Gavin Thornbury
- Born: Gavin Thornbury 19 October 1993 (age 32) Dublin, Ireland
- Height: 2.03 m (6 ft 8 in)
- Weight: 116 kg (18.3 st; 256 lb)
- School: Blackrock College
- University: University College Dublin

Rugby union career
- Position: Lock

Amateur team(s)
- Years: Team / Apps / (Points)
- –: UCD
- –: Wanganui
- Correct as of 19 April 2020

Senior career
- Years: Team / Apps / (Points)
- 2017–2024: Connacht / 75 / (20)
- 2024: Northampton Saints / 6 / (0)
- Correct as of 23 November 2024

International career
- Years: Team / Apps / (Points)
- 2013: Ireland U20s / 7 / (0)
- 2022: Ireland Wolfhounds / 1 / (0)
- Correct as of 15 November 2022

= Gavin Thornbury =

Gavin Thornbury (born 19 October 1993) is an Irish rugby union player who plays as a lock for Utah Warriors in Major League Rugby.

Having completed three years in the Leinster Academy upon leaving Blackrock College, Thornbury earned a professional development contract for the 2015–16 season. However, Thornbury left Leinster to spend six months in New Zealand, where he played for club side Border on the North Island and helped them to victory in the Wanganui premier club competition. This earned Thornbury a call-up to Wanganui provincial representative team, who play in the Heartland Championship - the tier below New Zealand's Mitre 10 Cup and, in October 2016, Thornbury helped Wanganui win the Meads Cup.

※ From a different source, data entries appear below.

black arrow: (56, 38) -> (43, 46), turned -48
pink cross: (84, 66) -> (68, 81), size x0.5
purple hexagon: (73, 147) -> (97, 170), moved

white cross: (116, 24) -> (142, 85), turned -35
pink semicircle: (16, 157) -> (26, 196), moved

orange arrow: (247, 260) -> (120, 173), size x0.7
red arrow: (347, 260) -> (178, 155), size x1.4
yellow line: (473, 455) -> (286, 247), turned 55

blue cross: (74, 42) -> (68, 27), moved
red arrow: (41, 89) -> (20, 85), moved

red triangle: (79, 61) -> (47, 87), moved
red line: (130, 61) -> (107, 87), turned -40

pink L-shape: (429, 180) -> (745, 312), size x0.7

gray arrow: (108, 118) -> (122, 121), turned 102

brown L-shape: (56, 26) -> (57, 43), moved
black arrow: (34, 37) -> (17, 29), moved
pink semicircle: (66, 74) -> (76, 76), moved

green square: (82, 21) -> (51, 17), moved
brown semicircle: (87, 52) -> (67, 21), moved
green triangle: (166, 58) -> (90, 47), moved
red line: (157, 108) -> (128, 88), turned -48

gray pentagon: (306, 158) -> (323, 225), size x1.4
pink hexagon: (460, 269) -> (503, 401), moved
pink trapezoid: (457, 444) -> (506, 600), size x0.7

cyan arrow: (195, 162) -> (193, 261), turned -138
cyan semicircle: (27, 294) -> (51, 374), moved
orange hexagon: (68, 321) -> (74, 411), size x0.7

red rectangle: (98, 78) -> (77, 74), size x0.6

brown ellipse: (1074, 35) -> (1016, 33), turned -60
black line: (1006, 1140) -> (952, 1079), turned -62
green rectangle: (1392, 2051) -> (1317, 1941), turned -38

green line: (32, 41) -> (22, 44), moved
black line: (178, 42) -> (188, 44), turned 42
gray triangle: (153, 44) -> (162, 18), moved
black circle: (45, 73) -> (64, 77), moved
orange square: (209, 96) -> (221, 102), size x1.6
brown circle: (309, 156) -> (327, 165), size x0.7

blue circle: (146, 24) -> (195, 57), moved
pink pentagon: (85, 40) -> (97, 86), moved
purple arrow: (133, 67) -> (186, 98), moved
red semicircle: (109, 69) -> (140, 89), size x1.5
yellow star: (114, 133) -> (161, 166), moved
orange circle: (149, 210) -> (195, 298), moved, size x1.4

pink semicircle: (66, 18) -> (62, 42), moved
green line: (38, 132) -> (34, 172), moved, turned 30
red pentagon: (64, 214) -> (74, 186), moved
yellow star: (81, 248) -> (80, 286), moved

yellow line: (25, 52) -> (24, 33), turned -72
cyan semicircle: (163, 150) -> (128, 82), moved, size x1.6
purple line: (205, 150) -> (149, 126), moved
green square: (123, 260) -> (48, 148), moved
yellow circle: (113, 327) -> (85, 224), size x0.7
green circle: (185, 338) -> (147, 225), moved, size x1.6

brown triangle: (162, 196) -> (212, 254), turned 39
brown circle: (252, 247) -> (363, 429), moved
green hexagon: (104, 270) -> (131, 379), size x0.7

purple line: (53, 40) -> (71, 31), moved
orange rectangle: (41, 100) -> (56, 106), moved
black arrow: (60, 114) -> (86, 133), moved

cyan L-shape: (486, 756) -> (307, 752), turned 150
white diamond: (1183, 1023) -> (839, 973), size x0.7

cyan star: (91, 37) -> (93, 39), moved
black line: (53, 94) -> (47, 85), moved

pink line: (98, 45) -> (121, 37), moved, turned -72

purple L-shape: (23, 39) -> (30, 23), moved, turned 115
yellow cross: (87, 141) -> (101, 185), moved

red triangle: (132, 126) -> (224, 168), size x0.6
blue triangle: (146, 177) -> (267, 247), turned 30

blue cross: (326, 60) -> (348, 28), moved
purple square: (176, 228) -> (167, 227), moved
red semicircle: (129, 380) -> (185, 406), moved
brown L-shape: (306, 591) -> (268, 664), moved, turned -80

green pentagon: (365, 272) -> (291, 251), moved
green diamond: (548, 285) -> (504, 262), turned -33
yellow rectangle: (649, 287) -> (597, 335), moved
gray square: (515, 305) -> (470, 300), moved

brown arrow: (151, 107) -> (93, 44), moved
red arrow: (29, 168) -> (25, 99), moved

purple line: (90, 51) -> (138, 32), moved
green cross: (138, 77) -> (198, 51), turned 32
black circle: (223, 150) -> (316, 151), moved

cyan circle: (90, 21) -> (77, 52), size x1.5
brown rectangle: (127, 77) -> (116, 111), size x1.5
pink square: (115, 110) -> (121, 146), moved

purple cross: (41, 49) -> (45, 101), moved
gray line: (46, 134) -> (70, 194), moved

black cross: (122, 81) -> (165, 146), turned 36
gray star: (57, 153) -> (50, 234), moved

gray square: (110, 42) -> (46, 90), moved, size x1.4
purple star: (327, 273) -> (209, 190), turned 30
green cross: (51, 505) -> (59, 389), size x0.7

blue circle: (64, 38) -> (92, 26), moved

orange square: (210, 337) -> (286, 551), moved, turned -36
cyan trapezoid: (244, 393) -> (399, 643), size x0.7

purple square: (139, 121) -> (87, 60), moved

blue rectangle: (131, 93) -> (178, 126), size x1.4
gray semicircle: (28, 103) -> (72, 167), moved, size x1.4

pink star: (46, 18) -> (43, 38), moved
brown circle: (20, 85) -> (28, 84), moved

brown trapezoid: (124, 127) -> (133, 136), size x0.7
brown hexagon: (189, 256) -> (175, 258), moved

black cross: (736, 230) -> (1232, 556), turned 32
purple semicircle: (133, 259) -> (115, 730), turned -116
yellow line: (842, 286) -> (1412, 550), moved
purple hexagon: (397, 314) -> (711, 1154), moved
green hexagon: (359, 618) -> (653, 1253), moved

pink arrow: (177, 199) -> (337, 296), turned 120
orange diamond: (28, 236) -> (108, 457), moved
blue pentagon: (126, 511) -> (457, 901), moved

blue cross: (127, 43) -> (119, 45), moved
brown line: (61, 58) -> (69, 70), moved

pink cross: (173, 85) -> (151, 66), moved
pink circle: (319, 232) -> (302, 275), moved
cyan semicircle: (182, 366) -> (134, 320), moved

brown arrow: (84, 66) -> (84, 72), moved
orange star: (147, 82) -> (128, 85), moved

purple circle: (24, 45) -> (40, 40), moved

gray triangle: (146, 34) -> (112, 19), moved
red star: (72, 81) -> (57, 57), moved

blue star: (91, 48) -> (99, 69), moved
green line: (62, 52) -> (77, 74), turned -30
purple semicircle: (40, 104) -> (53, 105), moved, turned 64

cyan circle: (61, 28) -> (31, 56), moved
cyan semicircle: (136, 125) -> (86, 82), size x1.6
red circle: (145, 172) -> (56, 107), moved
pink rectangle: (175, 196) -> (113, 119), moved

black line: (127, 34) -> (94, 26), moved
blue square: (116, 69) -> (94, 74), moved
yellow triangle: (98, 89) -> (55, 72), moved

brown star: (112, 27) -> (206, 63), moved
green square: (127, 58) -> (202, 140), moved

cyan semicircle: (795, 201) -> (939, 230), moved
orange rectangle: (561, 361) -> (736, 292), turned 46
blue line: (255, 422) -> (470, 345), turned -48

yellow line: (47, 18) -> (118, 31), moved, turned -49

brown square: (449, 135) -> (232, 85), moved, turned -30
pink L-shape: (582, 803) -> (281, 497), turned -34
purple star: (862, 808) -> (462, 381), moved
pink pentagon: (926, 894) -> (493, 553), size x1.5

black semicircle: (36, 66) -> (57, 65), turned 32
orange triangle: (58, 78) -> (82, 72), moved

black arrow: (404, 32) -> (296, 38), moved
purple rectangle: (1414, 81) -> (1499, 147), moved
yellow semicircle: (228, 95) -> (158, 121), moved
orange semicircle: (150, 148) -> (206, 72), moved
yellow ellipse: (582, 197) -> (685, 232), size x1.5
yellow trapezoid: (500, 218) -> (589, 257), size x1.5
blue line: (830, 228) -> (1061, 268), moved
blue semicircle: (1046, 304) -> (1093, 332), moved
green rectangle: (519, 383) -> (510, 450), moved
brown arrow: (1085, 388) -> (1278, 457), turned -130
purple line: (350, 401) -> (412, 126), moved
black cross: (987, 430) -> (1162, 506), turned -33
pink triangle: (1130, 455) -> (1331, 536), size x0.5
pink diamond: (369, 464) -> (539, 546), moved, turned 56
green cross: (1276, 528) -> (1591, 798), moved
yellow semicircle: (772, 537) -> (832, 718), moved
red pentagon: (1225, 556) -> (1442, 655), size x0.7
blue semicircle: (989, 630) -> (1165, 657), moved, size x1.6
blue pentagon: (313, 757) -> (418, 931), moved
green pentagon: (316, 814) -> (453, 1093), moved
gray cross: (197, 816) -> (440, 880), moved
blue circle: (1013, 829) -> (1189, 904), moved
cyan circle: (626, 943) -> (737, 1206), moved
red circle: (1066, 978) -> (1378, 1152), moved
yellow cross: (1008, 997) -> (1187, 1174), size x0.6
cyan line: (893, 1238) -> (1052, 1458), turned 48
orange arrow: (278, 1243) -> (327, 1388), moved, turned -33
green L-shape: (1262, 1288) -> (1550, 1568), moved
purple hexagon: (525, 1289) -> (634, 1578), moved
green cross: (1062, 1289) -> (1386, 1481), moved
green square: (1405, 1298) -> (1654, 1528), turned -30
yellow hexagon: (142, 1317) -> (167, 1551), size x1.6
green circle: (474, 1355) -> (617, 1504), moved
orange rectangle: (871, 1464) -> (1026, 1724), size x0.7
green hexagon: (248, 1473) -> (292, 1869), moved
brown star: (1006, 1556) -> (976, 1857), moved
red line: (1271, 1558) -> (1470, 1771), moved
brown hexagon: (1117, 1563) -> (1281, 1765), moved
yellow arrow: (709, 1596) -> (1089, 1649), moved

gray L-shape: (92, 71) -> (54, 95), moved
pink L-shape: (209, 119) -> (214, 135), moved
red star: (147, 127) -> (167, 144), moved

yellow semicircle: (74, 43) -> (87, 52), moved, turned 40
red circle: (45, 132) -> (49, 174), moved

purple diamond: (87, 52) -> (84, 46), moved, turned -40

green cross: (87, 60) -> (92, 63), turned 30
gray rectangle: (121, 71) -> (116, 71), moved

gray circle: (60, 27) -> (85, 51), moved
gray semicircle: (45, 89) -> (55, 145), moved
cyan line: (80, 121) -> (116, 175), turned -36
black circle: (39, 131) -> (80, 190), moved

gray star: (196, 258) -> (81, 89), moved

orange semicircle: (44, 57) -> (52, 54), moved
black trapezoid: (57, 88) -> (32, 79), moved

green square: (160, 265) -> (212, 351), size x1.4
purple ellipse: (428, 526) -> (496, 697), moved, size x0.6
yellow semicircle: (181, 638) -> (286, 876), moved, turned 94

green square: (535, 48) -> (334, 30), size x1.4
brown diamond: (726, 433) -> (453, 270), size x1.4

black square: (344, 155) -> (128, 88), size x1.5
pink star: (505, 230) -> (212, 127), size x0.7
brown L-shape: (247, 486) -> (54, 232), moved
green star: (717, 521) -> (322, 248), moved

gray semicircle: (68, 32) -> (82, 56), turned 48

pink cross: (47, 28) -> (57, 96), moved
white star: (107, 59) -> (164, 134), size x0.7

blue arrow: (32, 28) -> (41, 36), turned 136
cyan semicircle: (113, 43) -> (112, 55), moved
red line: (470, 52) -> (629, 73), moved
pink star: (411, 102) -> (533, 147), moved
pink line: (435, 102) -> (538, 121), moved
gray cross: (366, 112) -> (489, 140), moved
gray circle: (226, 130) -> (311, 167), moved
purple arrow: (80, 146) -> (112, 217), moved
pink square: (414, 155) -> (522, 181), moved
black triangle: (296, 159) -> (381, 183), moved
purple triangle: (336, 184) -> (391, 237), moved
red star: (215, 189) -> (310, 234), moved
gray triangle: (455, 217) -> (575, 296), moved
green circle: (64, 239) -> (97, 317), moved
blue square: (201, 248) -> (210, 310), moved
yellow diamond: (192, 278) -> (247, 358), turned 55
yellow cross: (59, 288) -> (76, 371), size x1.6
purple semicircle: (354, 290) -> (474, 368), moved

Thornbury returned to Ireland and joined western province and then-defending Pro14 champions Connacht on a two-year contract in April 2017. Following a strong season in the Championship, Thornbury was named to the 2020–21 Pro14 Dream Team.

On 26 September 2024, Thornbury would move to English side Northampton Saints on a short-term deal as injury cover in the Gallagher Premiership for the 2024–25 season.